■ WHAT NEEDS TO BE DONE:
Filter the records below, keeping only lines with the string "when".

■ SUPPLIED DATA:
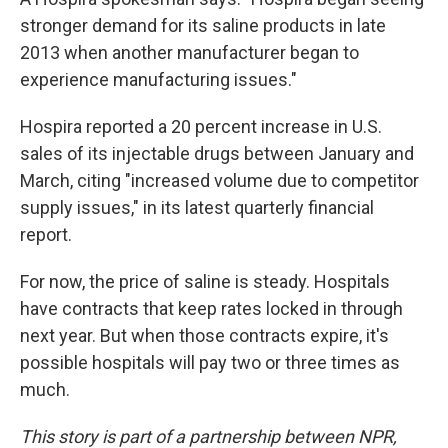
stronger demand for its saline products in late
2013 when another manufacturer began to
experience manufacturing issues."
Hospira reported a 20 percent increase in U.S.
sales of its injectable drugs between January and
March, citing "increased volume due to competitor
supply issues," in its latest quarterly financial
report.
For now, the price of saline is steady. Hospitals
have contracts that keep rates locked in through
next year. But when those contracts expire, it's
possible hospitals will pay two or three times as
much.
This story is part of a partnership between NPR,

■ OUTPUT:
2013 when another manufacturer began to
next year. But when those contracts expire, it's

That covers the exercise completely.